Форма эссе здесь идеально уместна. Это лиминальное пространство между наукой и искусством, в нем нет четких правил, это место передышки, блуждания длиной в пару тысяч слов или одну сигарету. Структура работ в сборнике очень различна. Каждый текст непредсказуем. Единственное, что непреложно, — присутствие авторского Я. Как писал Теодор Адорно, «эссе начинается не с Адама и Евы, а с того, что хочется сказать. Оно говорит то, что кажется уместным, и обрывается там, где чувствуется необходимость завершения».

Так пишет и Вулф: у текстов есть начало, но лишь немногие обладают внятной концовкой. Она освобождает не только сами слова, но и читателя. Исследовательница Рэнди Саломан подчеркивала, что писательница нарочито неавторитарна. Вулф отказывается использовать трибуну и газетные страницы, чтобы убеждать в своих взглядах. Конечно, можно читать ее книги с карандашом, делать заметки, но, кажется, это вовсе не то, чего хотелось бы писательнице. Ей важно не назидать, а подвергать все сомнениям, задавать вопросы, иронизировать, превращать в игру.

Как добиться равноправия? И мира без войн? И какой смысл в искусстве, если оно бессильно перед катастрофами? И какой смысл в нас, если мы не можем ничего толком вместить и выразить? Вулф не дает ответов, но предлагает нечто другое — способ чувствовать мир. Это «духовный бой», вглядывание в людей и предметы, стремление плыть против течения идей, готовность, «оседлав свой ум, скакать галопом по бездорожью в погоне за какой-нибудь мыслью». Недаром она с гордостью величает себя «высоколобой» — в противовес всем «среднелобым», которые довольствуются промежуточным пространством между жизнью и искусством, чем-то посредственным, бескровным, «ни то ни се». Гораздо больше уважения у нее вызывают «низколобые», которые заботятся лишь о хлебе насущном, но не заменяют свои впечатления общими шаблонами. Уж лучше так, чем мыслить заготовками. Похожую мысль когда-то высказал Виктор Шкловский: «Так пропадает, в ничто вменяясь, жизнь. Автоматизация съедает вещи, платье, мебель, жену и страх войны». В эссе Вулф борьба с автоматизацией выражается во всем — от выбора тем до формы и языка.

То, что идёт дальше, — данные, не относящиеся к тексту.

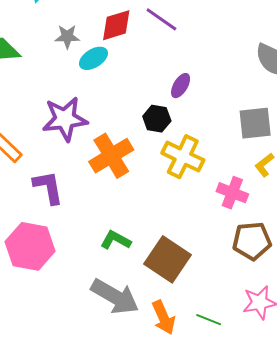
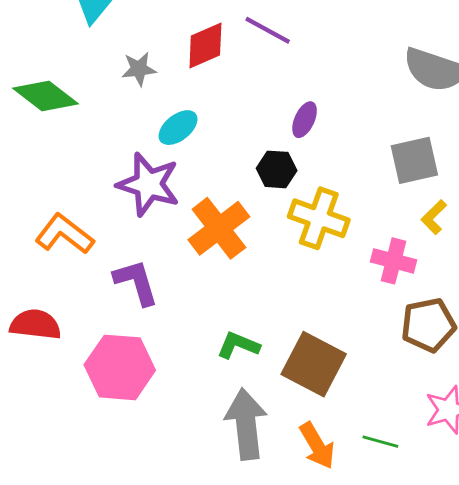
cyan ellipse: (93, 58) -> (178, 128), moved
purple star: (65, 119) -> (148, 184), turned 30
gray arrow: (115, 297) -> (246, 424), turned -120

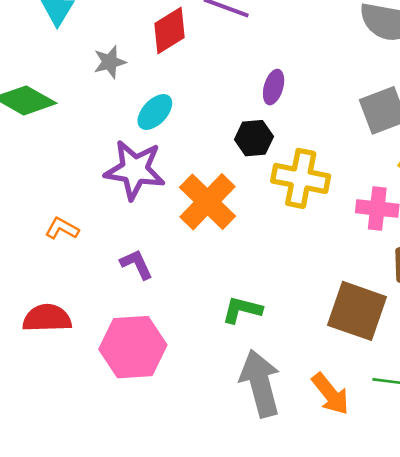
orange L-shape: (64, 234) -> (62, 229), size x0.6
purple L-shape: (136, 282) -> (137, 264), size x0.7
brown square: (314, 364) -> (357, 311), moved

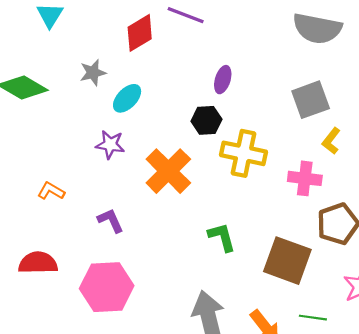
gray star: (110, 62) -> (93, 73), moved
purple star: (135, 170) -> (110, 145), size x0.6
green L-shape: (242, 310) -> (222, 237), moved, turned 60

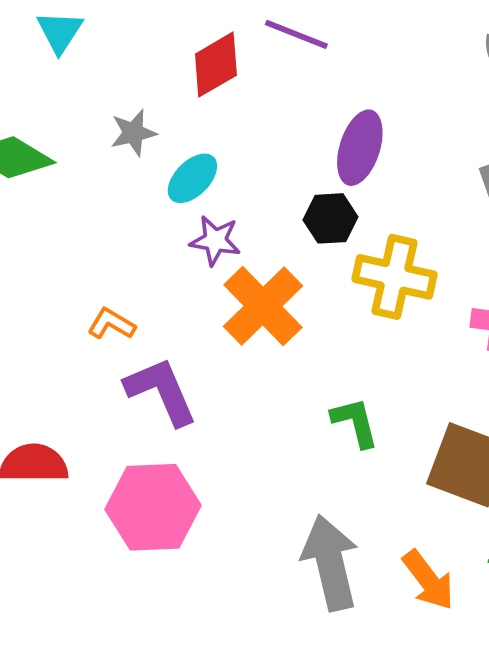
purple ellipse: (223, 80) -> (360, 148), size x1.5
purple star: (110, 145) -> (215, 241), moved
orange L-shape: (51, 191) -> (111, 324), moved
purple L-shape: (111, 221) -> (161, 391), size x1.6

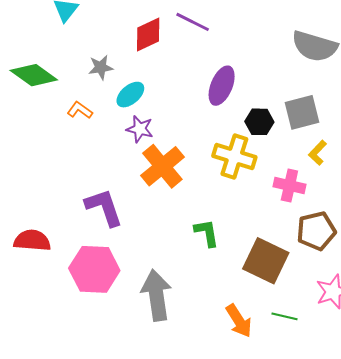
black hexagon: (330, 218) -> (259, 122), moved
orange L-shape: (111, 324) -> (80, 110), moved
gray arrow: (330, 563) -> (156, 295), moved

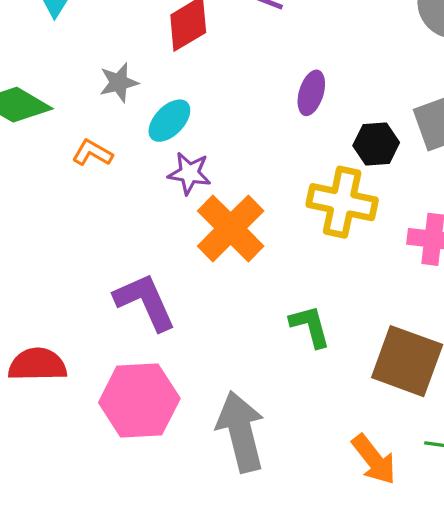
purple ellipse: (222, 86) -> (311, 93), size x0.7

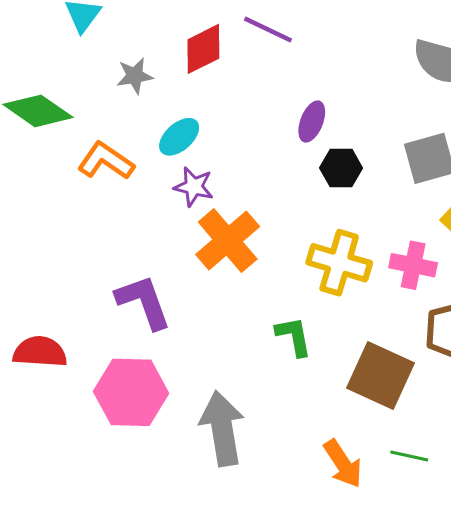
gray star: (119, 83) -> (135, 76), moved
black hexagon: (376, 144) -> (341, 168), moved
orange L-shape: (92, 153) -> (106, 161), size x1.5
yellow cross: (342, 202) -> (339, 263), moved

Выходить под любым предлогом из сферы влияния предрассудков, как делает Вулф в эссе «Блуждая по улицам», набирать сокровища по пути, всматриваться в людей, происшествия, небо. Пробовать запечатлеть жизнь, пускай это все равно что «подставить наперсток под ливень, способный наполнить целые ванны и озера». Ломать голову над тем, «как нам сочетать старые слова на новый лад, чтобы они продолжали жить, творили прекрасное, говорили правду». В лице сборника мы получаем не столько решебник задач нашего времени, сколько практикум по остранению, развитию наблюдательности, разгону мысли.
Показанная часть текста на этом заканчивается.